▶ [Directions for this task] Among the records that follow, find the line with "89 - BBC Sir" and the line with "97 - BBC Sir". Set down those lines and all lines between them exactly, without adding anything.
** Opening Material provided block **
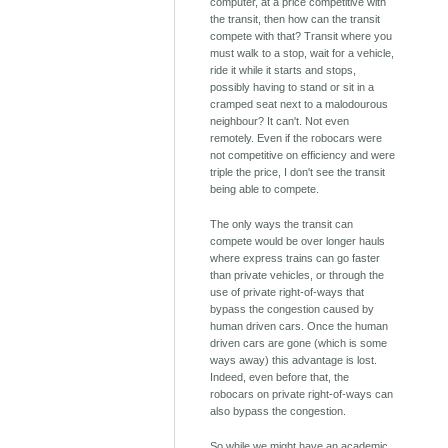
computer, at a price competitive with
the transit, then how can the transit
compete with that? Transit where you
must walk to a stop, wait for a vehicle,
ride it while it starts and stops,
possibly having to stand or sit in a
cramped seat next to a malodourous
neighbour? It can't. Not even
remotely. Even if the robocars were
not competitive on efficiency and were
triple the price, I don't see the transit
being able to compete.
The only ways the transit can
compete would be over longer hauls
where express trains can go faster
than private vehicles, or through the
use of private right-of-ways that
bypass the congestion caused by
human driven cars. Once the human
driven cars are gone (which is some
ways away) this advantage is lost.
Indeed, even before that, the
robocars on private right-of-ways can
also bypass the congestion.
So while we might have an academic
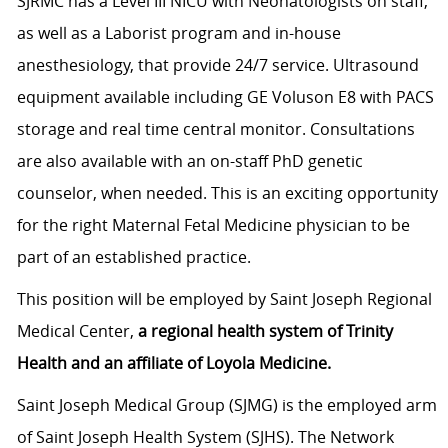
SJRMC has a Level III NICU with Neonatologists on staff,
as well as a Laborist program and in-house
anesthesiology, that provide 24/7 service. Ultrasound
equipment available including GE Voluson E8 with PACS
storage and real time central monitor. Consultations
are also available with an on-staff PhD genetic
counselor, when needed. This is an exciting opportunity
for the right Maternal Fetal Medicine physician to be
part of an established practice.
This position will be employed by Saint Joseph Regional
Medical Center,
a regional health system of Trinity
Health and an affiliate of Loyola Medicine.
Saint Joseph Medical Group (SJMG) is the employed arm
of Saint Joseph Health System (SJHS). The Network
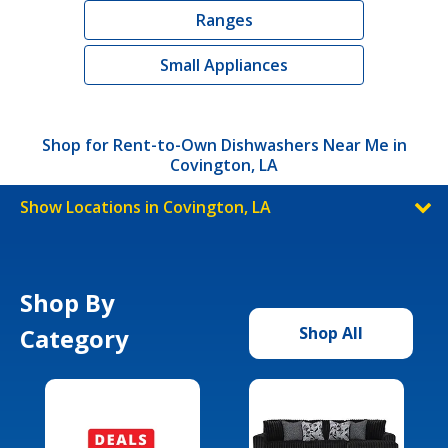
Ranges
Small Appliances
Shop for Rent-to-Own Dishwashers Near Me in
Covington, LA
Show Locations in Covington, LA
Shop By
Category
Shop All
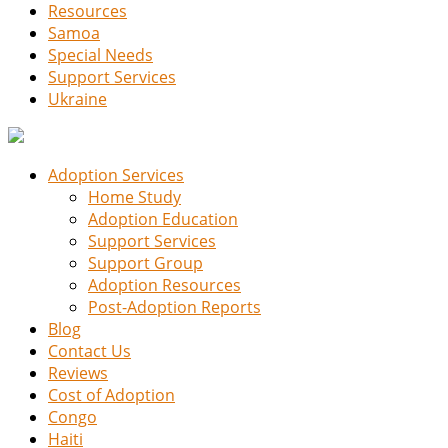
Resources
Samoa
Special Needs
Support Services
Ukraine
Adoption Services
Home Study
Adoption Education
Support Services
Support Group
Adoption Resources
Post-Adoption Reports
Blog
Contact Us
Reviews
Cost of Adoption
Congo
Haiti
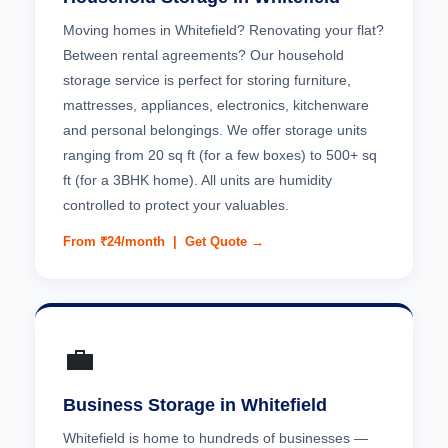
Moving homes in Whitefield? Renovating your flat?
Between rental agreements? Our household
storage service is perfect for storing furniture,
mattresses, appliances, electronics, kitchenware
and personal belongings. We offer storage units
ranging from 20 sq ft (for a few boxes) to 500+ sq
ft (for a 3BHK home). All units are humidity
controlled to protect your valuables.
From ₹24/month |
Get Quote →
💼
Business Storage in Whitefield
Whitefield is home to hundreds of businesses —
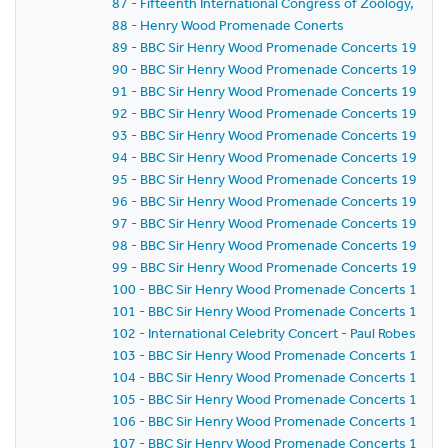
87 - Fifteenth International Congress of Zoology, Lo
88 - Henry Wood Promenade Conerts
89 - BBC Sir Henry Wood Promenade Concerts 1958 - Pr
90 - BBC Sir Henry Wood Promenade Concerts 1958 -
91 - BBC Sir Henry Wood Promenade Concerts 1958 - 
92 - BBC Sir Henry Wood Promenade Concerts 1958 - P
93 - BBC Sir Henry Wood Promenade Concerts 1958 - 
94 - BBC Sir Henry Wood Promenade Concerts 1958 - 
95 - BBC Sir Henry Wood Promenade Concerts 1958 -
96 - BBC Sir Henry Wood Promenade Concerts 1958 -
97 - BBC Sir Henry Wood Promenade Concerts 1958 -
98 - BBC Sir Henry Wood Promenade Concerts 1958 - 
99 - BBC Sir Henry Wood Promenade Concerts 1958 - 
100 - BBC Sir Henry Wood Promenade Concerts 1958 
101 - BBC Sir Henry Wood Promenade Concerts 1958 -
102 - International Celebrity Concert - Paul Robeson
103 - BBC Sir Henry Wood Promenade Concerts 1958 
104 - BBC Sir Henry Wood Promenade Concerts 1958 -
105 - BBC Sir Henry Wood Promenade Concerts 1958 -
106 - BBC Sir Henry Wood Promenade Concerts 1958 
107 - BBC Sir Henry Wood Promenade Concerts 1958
** Closing Material provided block **
▶ [Output]
89 - BBC Sir Henry Wood Promenade Concerts 1958 - Pr
90 - BBC Sir Henry Wood Promenade Concerts 1958 -
91 - BBC Sir Henry Wood Promenade Concerts 1958 - 
92 - BBC Sir Henry Wood Promenade Concerts 1958 - P
93 - BBC Sir Henry Wood Promenade Concerts 1958 - 
94 - BBC Sir Henry Wood Promenade Concerts 1958 - 
95 - BBC Sir Henry Wood Promenade Concerts 1958 -
96 - BBC Sir Henry Wood Promenade Concerts 1958 -
97 - BBC Sir Henry Wood Promenade Concerts 1958 -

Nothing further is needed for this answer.